Auth#22634 migrates emoji reactions to be stored under canonical hex-codes (e.g. 1F604) and NIL-merges the legacy name-keyed entry (e.g. smile) in its Onyx response. App still writes its optimistic/finally Onyx updates under the name key, so addEmojiReaction's finallyData was re-creating a name-keyed stub ({pendingAction: null}, with no users) right after the server had already cleared it. toggleEmojiReaction then crashed with TypeError: Cannot read properties of undefined (reading '<accountID>') when it tried to read .users off that stub while deciding whether to add or remove a reaction.

This PR is an App-only fix:

  1. addEmojiReaction's finallyData now NILs the optimistic name key and clears pendingAction on the canonical hex key instead, so it doesn't undo the server's Onyx merge.
  2. toggleEmojiReaction and hasAccountIDEmojiReacted now guard against a reaction entry that is missing users, so any lingering partial entry is treated as "no reaction" rather than throwing.

Fixed Issues

$ https://github.com/Expensify/Expensify/issues/504276
PROPOSAL:

Companion backend change: Auth#22634

Tests

  1. Deploy the Auth#22634 branch locally so emoji reactions are stored under hex keys.
  2. Open a report and add an emoji reaction to a message.
  3. Click the reaction bubble again to remove it.
  4. Verify the reaction is removed and no TypeError appears in the JS console.
  5. Repeat steps 2-4 a few times in a row to confirm toggling on/off doesn't corrupt Onyx state.
  6. Run npm run test -- EmojiReactionsTest and confirm all tests pass.
  • Verify that no errors appear in the JS console

Offline tests

  1. Turn off network connectivity.
  2. Add an emoji reaction, then remove it.
  3. Verify no crash occurs and the optimistic UI updates as expected while offline.
  4. Restore connectivity and verify the reaction state reconciles correctly once the request completes.

QA Steps

  1. Open a report and add an emoji reaction to a message.
  2. Click the reaction bubble again to remove it.
  3. Verify the reaction disappears and no error is shown.
  4. Repeat adding/removing the same reaction a few times to confirm there's no crash.
  • Verify that no errors appear in the JS console

PR Author Checklist

  • I linked the correct issue in the ### Fixed Issues section above
  • I wrote clear testing steps that cover the changes made in this PR
    • I added steps for local testing in the Tests section
    • I added steps for the expected offline behavior in the Offline steps section
    • I added steps for Staging and/or Production testing in the QA steps section
    • I added steps to cover failure scenarios (i.e. verify an input displays the correct error message if the entered data is not correct)
    • I turned off my network connection and tested it while offline to ensure it matches the expected behavior (i.e. verify the default avatar icon is displayed if app is offline)
    • I tested this PR with a High Traffic account against the staging or production API to ensure there are no regressions (e.g. long loading states that impact usability).
  • I included screenshots or videos for tests on all platforms
  • I ran the tests on all platforms & verified they passed on:
    • Android: Native
    • Android: mWeb Chrome
    • iOS: Native
    • iOS: mWeb Safari
    • MacOS: Chrome / Safari
  • I verified there are no console errors (if there's a console error not related to the PR, report it or open an issue for it to be fixed)
  • I followed proper code patterns (see Reviewing the code)
    • I verified that comments were added to code that is not self explanatory
    • I verified that any new or modified comments were clear, correct English, and explained "why" the code was doing something instead of only explaining "what" the code was doing.
    • I verified any copy / text that was added to the app is grammatically correct in English.
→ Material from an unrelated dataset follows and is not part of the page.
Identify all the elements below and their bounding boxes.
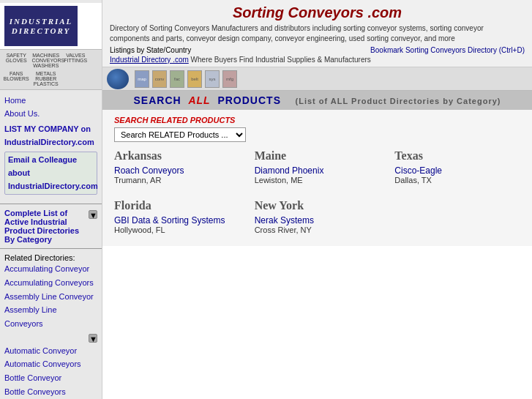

It adheres to proper capitalization guidelines (note: only the first word of header/labels should be capitalized), and is either coming verbatim from figma or has been approved by marketing (in order to get marketing approval, ask the Bug Zero team member to add the Waiting for copy label to the issue)
  • If a new code pattern is added I verified it was agreed to be used by multiple Expensify engineers
  • I followed the guidelines as stated in the Review Guidelines
  • I tested other components that can be impacted by my changes (i.e. if the PR modifies a shared library or component like Avatar, I verified the components using Avatar are working as expected)
  • If a new CSS style is added I verified that:
    • A similar style doesn't already exist
    • The style can't be created with an existing StyleUtils function (i.e. StyleUtils.getBackgroundAndBorderStyle(theme.componentBG))
  • If new assets were added or existing ones were modified, I verified that:
    • The assets are optimized and compressed (for SVG files, run npm run compress-svg)
    • The assets load correctly across all supported platforms.
  • If the PR modifies code that runs when editing or sending messages, I tested and verified there is no unexpected behavior for all supported markdown - URLs, single line code, code blocks, quotes, headings, bold, strikethrough, and italic.
  • If the PR modifies a generic component, I tested and verified that those changes do not break usages of that component in the rest of the App (i.e. if a shared library or component like Avatar is modified, I verified that Avatar is working as expected in all cases)
  • If the PR modifies a component related to any of the existing Storybook stories, I tested and verified all stories for that component are still working as expected.
  • If the PR modifies a component or page that can be accessed by a direct deeplink, I verified that the code functions as expected when the deeplink is used - from a logged in and logged out account.
  • If the PR modifies the UI (e.g. new buttons, new UI components, changing the padding/spacing/sizing, moving components, etc) or modifies the form input styles:
    • I verified that all the inputs inside a form are aligned with each other.
    • I added Design label and/or tagged @Expensify/design so the design team can review the changes.
  • I added unit tests for any new feature or bug fix in this PR to help automatically prevent regressions in this user flow.
  • If the main branch was merged into this PR after a review, I tested again and verified the outcome was still expected according to the Test steps.

Screenshots/Videos

Android: Native
Android: mWeb Chrome
iOS: Native
iOS: mWeb Safari
MacOS: Chrome / Safari

roryabraham and others added 5 commits July 9, 2026 00:47
Adds a regression test that reproduces the TypeError thrown by
toggleEmojiReaction when a legacy name-keyed reaction stub (left
behind without a `users` field) coexists with a hex-keyed reaction,
which is the Onyx shape produced once Auth writes emoji reactions
under hex keys.

Co-authored-by: Cursor <cursoragent@cursor.com>
toggleEmojiReaction crashed when a reaction entry existed without a
`users` field (e.g. a legacy name-keyed stub left behind after Auth
NILs it post hex-key migration). Guard both the call sites and
hasAccountIDEmojiReacted itself so a partial reaction entry is
treated as "no reaction" instead of throwing.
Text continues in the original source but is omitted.